Question

Find the ratio in which the x-axis divides the line segment joining the points (−6, 5) and (−4, −1), Also, find the point of intersection.

Answer 1

Let the points be (−6, 5) and (−4, −1).

Let point P be the required point.

Now, we have to find the ratio.

Let the ratio be k : 1.

Hence, 

m₁ = k, m₂ = 1

x₁ = −6, y₁ = 5

x₂ = −4, y₂ = −1

y = 0, Finding the y coordinate using the section formula.
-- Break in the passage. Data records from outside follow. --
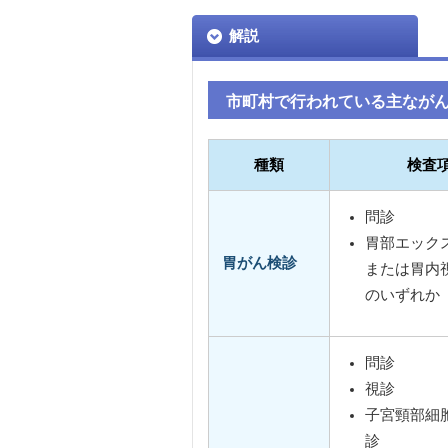
解説
市町村で行われている主なが
種類
検査
問診
胃部エック
胃がん検診
または胃内
のいずれか
問診
視診
子宮頸部細
診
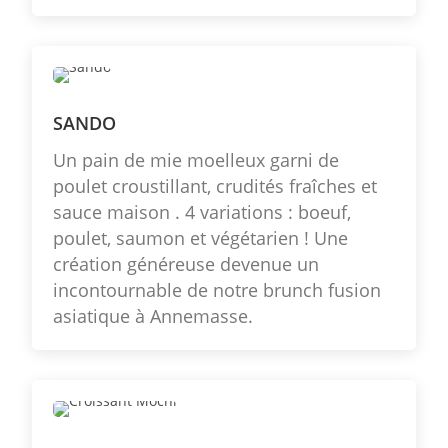
SANDO
Un pain de mie moelleux garni de
poulet croustillant, crudités fraîches et
sauce maison . 4 variations : boeuf,
poulet, saumon et végétarien ! Une
création généreuse devenue un
incontournable de notre brunch fusion
asiatique à Annemasse.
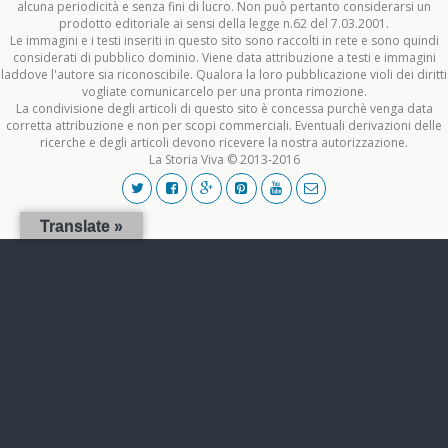
alcuna periodicità e senza fini di lucro. Non può pertanto considerarsi un
prodotto editoriale ai sensi della legge n.62 del 7.03.2001.
Le immagini e i testi inseriti in questo sito sono raccolti in rete e sono quindi
considerati di pubblico dominio. Viene data attribuzione a testi e immagini
laddove l'autore sia riconoscibile. Qualora la loro pubblicazione violi dei diritti
vogliate comunicarcelo per una pronta rimozione.
La condivisione degli articoli di questo sito è concessa purchè venga data
corretta attribuzione e non per scopi commerciali. Eventuali derivazioni delle
ricerche e degli articoli devono ricevere la nostra autorizzazione.
La Storia Viva © 2013-2016
Translate »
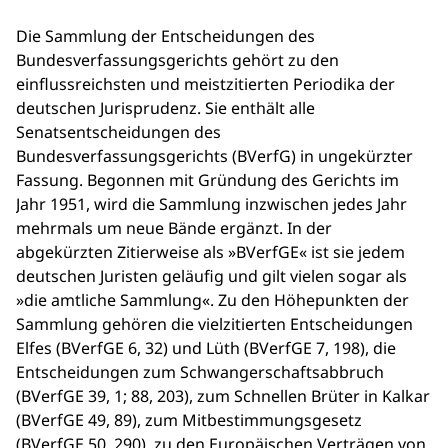
Die Sammlung der Entscheidungen des
Bundesverfassungsgerichts gehört zu den
einflussreichsten und meistzitierten Periodika der
deutschen Jurisprudenz. Sie enthält alle
Senatsentscheidungen des
Bundesverfassungsgerichts (BVerfG) in ungekürzter
Fassung. Begonnen mit Gründung des Gerichts im
Jahr 1951, wird die Sammlung inzwischen jedes Jahr
mehrmals um neue Bände ergänzt. In der
abgekürzten Zitierweise als »BVerfGE« ist sie jedem
deutschen Juristen geläufig und gilt vielen sogar als
»die amtliche Sammlung«. Zu den Höhepunkten der
Sammlung gehören die vielzitierten Entscheidungen
Elfes (BVerfGE 6, 32) und Lüth (BVerfGE 7, 198), die
Entscheidungen zum Schwangerschaftsabbruch
(BVerfGE 39, 1; 88, 203), zum Schnellen Brüter in Kalkar
(BVerfGE 49, 89), zum Mitbestimmungsgesetz
(BVerfGE 50, 290), zu den Europäischen Verträgen von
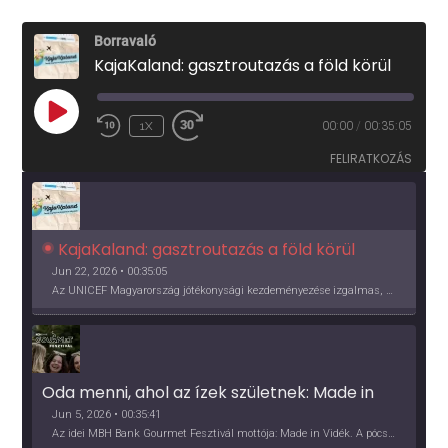
Borravaló
KajaKaland: gasztroutazás a föld körül
PLAY
1X
00:00
/
00:35:05
EPISODE
FELIRATKOZÁS
KajaKaland: gasztroutazás a föld körül 
Jun 22, 2026 • 00:35:05
Az UNICEF Magyarország jótékonysági kezdeményezése izgalmas, egész éves világkörüli ízutazásra hív, igazi családi program és gasztroedukáció, illetve segítség a rászorulóknak is egyben.
Oda menni, ahol az ízek születnek: Made in 
Vidék, Gourmet Fesztivál 2026
Jun 5, 2026 • 00:35:41
Az idei MBH Bank Gourmet Fesztivál mottója: Made in Vidék. A pócsmegyeri Papi, a mályinkai Iszkor és a szigligeti Villa Kabala tulajdonosai beszélnek arról, hogy mit jelentenek nekik a vidék ízei.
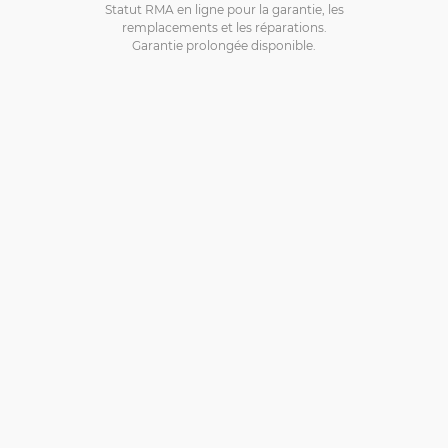
Statut RMA en ligne pour la garantie, les
remplacements et les réparations.
Garantie prolongée disponible.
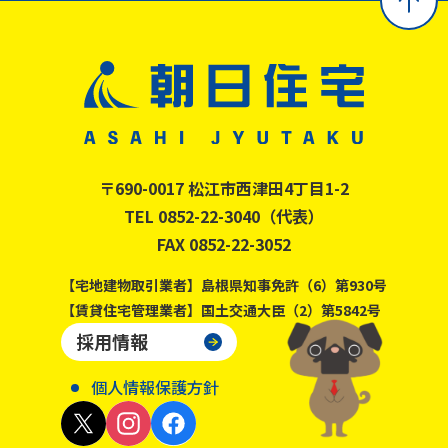
〒690-0017 松江市西津田4丁目1-2
TEL 0852-22-3040（代表）
FAX 0852-22-3052
【宅地建物取引業者】島根県知事免許（6）第930号
【賃貸住宅管理業者】国土交通大臣（2）第5842号
採用情報
個人情報保護方針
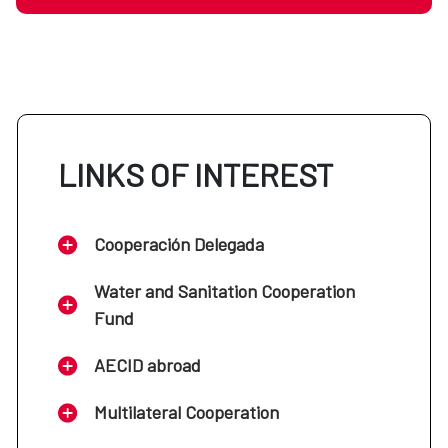
LINKS OF INTEREST
Cooperación Delegada
Water and Sanitation Cooperation
Fund
AECID abroad
Multilateral Cooperation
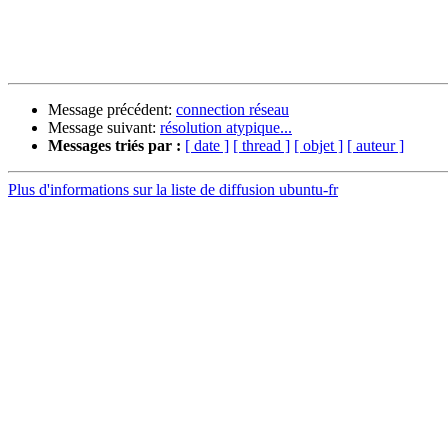
Message précédent:
connection réseau
Message suivant:
résolution atypique...
Messages triés par :
[ date ]
[ thread ]
[ objet ]
[ auteur ]
Plus d'informations sur la liste de diffusion ubuntu-fr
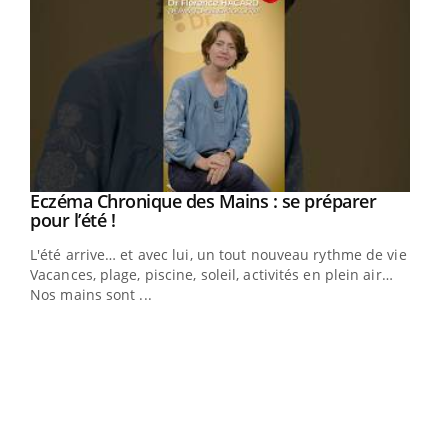
Eczéma Chronique des Mains : se préparer
Youtube
Youtube
pour l’été !
L'été arrive… et avec lui, un tout nouveau rythme de vie !
Vacances, plage, piscine, soleil, activités en plein air…
Nos mains sont ...
Dia
You
Le 
pers
ques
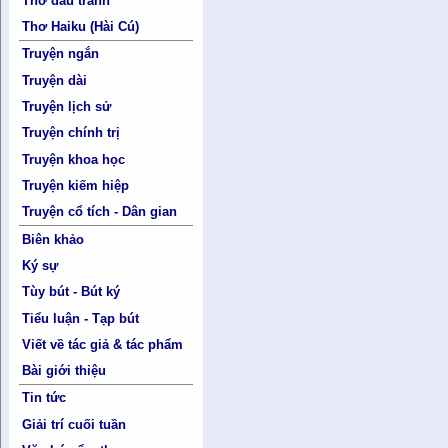
Thơ đấu tranh
Thơ Haiku (Hài Cú)
Truyện ngắn
Truyện dài
Truyện lịch sử
Truyện chính trị
Truyện khoa học
Truyện kiếm hiệp
Truyện cổ tích - Dân gian
Biên khảo
Ký sự
Tùy bút - Bút ký
Tiểu luận - Tạp bút
Viết về tác giả & tác phẩm
Bài giới thiệu
Tin tức
Giải trí cuối tuần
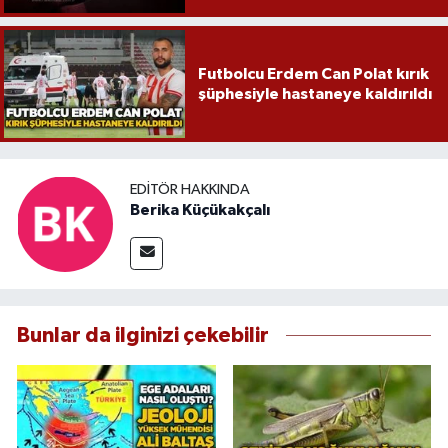
Futbolcu Erdem Can Polat kırık
şüphesiyle hastaneye kaldırıldı
EDITÖR HAKKINDA
Berika Küçükakçalı
Bunlar da ilginizi çekebilir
y = `(m_1  y_2 + m_2  y_1)/(m_1 + m_2)`

0 = `(k(-1) + 1(5))/(k + 1)`

0 = `(-k + 5)/(k + 1)`

0(k + 1) = (−k + 5)

0 = −k + 5

k = 5

Hence, k = 5

Now, use the same ratio (k = 5) to find the x-coordinate.

x = `(m_1  x_2 + m_2  x_1)/(m_1 + m_2)`

= `(k(-4) + 1(-6))/(k+1)`

= `(5(-4) + 1(-6))/(5+1)`

= `(-20-6)/6`

= `(-26)/6`

= `(-13)/3`

Hence the coordinate of point is P(x, y) = P `((-13)/3, 0)`.